I took a trip to Tibet from June 12 – 21, accompanied by Swathish and three Germans: Swathish’s colleague Arndt, Arndt’s wife Carmen, and Carmen’s brother Gege. It was all Swathish’s idea.
All of my pictures can be found in this set on Flickr. A map of the places we went can be found here.
The Run-Up
Foreigners visiting Xizang Autonomous Region, as the political unit is officially known, are obliged to secure an official visiting permit before embarking on their trip. Most people do this through one of many tour agencies which secure the permit, arrange the tour guide and driver (which are also obliged to accompany foreigners), provide accommodation and handle other logistics. Swathish, his Chinese colleague Maggie and I visited a tour agency in west Beijing to discuss the specifics of what we wanted to do on our trip. Swathish had picked out some top-ten destinations and thrown them together into an itinerary, which the agency made sense of while we were there. I meant to do more research on them before this point but we were all quite busy. Maggie was crucial in our negotiations with the tour agency, who naturally tried to get as much money out of us as they could, but Maggie managed to get several hundred RMB knocked off the price per person. In the negotiations I mused that it would be great to visit one or two “less-visited” attractions that were beautiful but not overrun by tourists, and this tacked on an extra city and an extra day to our trip – to the complaint of no one.

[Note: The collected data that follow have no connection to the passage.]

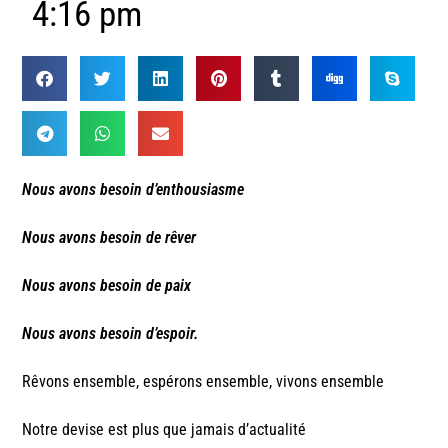
4:16 pm
Nous avons besoin d’enthousiasme
Nous avons besoin de rêver
Nous avons besoin de paix
Nous avons besoin d’espoir.
Rêvons ensemble, espérons ensemble, vivons ensemble
Notre devise est plus que jamais d’actualité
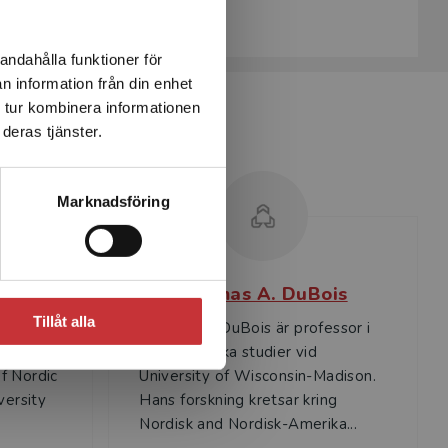
Köp- och leveransvillkor
andahålla funktioner för
n information från din enhet
 tur kombinera informationen
deras tjänster.
Marknadsföring
röm
Thomas A. DuBois
Tillåt alla
r i
Thomas A. DuBois är professor i
 verksam
Skandinaviska studier vid
f Nordic
University of Wisconsin-Madison.
versity
Hans forskning kretsar kring
Nordisk and Nordisk-Amerika...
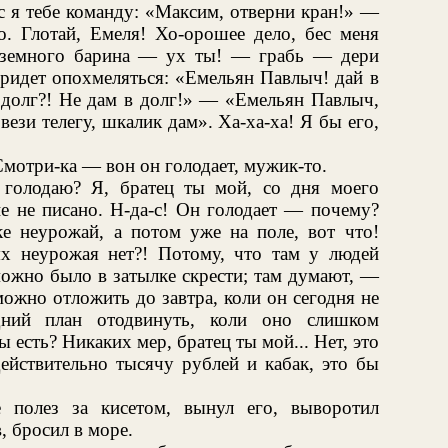
ас я тебе команду: «Максим, отверни кран!» —
о. Глотай, Емеля! Хо-орошее дело, бес меня
оземного барина — ух ты! — грабь — дери
Придет опохмеляться: «Емельян Павлыч! дай в
В долг?! Не дам в долг!» — «Емельян Павлыч,
ези телегу, шкалик дам». Ха-ха-ха! Я бы его,
Смотри-ка — вон он голодает, мужик-то.
 голодаю? Я, братец ты мой, со дня моего
не не писано. Н-да-с! Он голодает — почему?
е неурожай, а потом уже на поле, вот что!
х неурожая нет?! Потому, что там у людей
можно было в затылке скрести; там думают, —
можно отложить до завтра, коли он сегодня не
ний план отодвинуть, коли оно слишком
ы есть? Никаких мер, братец ты мой... Нет, это
ействительно тысячу рублей и кабак, это бы
 полез за кисетом, вынул его, выворотил
, бросил в море.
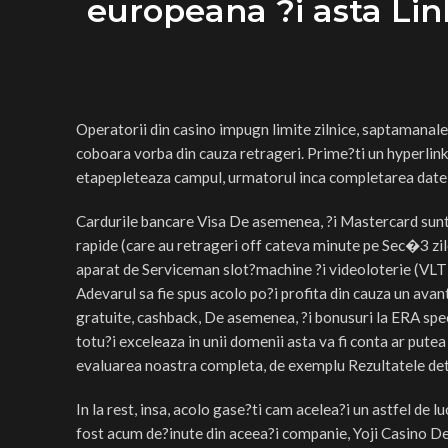
europeana ?i asta Lin
Operatorii din casino impugn limite zilnice, saptamanale
coboara vorba din cauza retrageri. Prime?ti un hyperlin
etapepleteaza campul, urmatorul inca completarea datelo
Cardurile bancare Visa De asemenea, ?i Mastercard sunt in
rapide (care au retrageri off cateva minute pe Sec�3 zil
aparat de Serviceman slot?machine ?i videoloterie (VLT)
Adevarul sa fie spus acolo po?i profita din cauza un avan
gratuite, cashback, De asemenea, ?i bonusuri la ERA spec
totu?i exceleaza in unii domenii asta va fi conta ar putea p
evaluarea noastra completa, de exemplu Rezultatele detali
In la rest, insa, acolo gase?ti cam acelea?i un astfel de
fost acum de?inute din aceea?i companie, Yoji Casino De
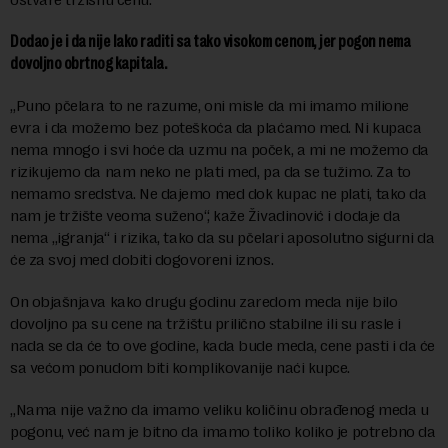
Dodao je i da nije lako raditi sa tako visokom cenom, jer pogon nema
dovoljno obrtnog kapitala.
„Puno pčelara to ne razume, oni misle da mi imamo milione
evra i da možemo bez poteškoća da plaćamo med. Ni kupaca
nema mnogo i svi hoće da uzmu na poček, a mi ne možemo da
rizikujemo da nam neko ne plati med, pa da se tužimo. Za to
nemamo sredstva. Ne dajemo med dok kupac ne plati, tako da
nam je tržište veoma suženo“, kaže Živadinović i dodaje da
nema „igranja“ i rizika, tako da su pčelari aposolutno sigurni da
će za svoj med dobiti dogovoreni iznos.
On objašnjava kako drugu godinu zaredom meda nije bilo
dovoljno pa su cene na tržištu prilično stabilne ili su rasle i
nada se da će to ove godine, kada bude meda, cene pasti i da će
sa većom ponudom biti komplikovanije naći kupce.
„Nama nije važno da imamo veliku količinu obrađenog meda u
pogonu, već nam je bitno da imamo toliko koliko je potrebno da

The total price of the services provided by the tour agency, including a train ticket on the Qinghai-Tibet Railway from Xining to Lhasa, came to about 3,500 RMB. When I told this to others who had been to Tibet or knew people who had gone recently, they expressed surprise that the price was low, which was an unexpected reaction. After the whole experience was over, I realized that the best solution would have been to call around to get in direct touch with a Tibetan tour guide in Lhasa who could do the permits himself, as this would remove some of the costs and probably increase flexibility. Never the matter – we were locked in and ready to travel, after separately purchasing a flight to Xining and then the return flight from Lhasa to Beijing, all told doubling the price of the trip. Pain!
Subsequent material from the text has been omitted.